Wednesday, January 9, 2013

Mean Girl and Nice Girl

I got an email a few days before Christmas from a friend. Her daughter is in elementary school and already (ALREADY!) she's dealing with that difficult phenomenon of Mean Girls. What did she ask for for Christmas? Some advice from Santa regarding how to deal with it all.

Ugh. Why are girls so mean? Why do we pick, pick, pick until our chosen victim crumbles into a pile of self-loathing and hurt? Why don't we form little cliques of protection and positivity rather than exclusion and superiority? I don't know, but I'm sure we've all been there; on the outside AND on the inside. Perpetrator and persecuted.
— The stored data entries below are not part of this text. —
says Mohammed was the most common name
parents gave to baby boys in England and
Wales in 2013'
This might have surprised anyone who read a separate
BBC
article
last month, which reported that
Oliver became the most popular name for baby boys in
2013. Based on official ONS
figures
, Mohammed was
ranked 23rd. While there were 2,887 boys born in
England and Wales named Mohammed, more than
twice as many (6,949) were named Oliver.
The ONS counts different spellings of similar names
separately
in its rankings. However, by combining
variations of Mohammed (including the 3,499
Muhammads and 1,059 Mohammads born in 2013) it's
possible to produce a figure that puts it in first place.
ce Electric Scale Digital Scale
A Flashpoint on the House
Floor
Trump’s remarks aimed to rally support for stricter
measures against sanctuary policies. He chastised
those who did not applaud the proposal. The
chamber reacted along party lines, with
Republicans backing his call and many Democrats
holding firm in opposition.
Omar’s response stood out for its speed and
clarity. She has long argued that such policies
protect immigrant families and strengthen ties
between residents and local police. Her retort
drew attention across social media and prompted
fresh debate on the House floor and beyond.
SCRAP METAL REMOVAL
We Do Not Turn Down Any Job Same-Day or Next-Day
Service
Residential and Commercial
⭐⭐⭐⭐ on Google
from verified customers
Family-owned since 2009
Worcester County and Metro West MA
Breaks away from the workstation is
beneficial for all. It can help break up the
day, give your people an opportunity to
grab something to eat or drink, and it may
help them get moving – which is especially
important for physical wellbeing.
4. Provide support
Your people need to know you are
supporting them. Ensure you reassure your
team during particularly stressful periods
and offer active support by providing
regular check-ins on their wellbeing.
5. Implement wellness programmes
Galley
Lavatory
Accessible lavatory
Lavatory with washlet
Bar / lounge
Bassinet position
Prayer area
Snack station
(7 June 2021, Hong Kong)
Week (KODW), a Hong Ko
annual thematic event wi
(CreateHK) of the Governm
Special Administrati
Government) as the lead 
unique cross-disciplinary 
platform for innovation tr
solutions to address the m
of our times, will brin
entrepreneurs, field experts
The email, though, was such a lovely thing. My friend was emailing every woman she knew, the significant women in her life, and asking us to write a little note to her daughter. Something to encourage her, strengthen her, impart some love, wisdom, laughter and courage as she makes her own path into adulthood. I haven't heard how many letters she received but I know that it hit a nerve from the conversation between the women she emailed. I loved that this email suddenly formed a community of women, separated by thousands of miles but united in purpose for one little girl.

I don't really like the phrase "It takes a village..." It's too utopian for my cynical mind. BUT, the meaning behind it is real. What are our relationships for but to help each other carry burdens, strengthen each other when one is weak, offer our experiences when asked in hopes of providing a little encouragement in this confusing walk we each must take through life?

Dear Little One,

I heard that you are having a hard time with some mean girls at school. I’m so sorry. I remember how difficult it is to hear those mean things said about you, to never know if you’re going to be liked or disliked on any given day, to feel like you’re always behind in knowing what the cool thing of the day is. It’s so hard to be on the outside looking in.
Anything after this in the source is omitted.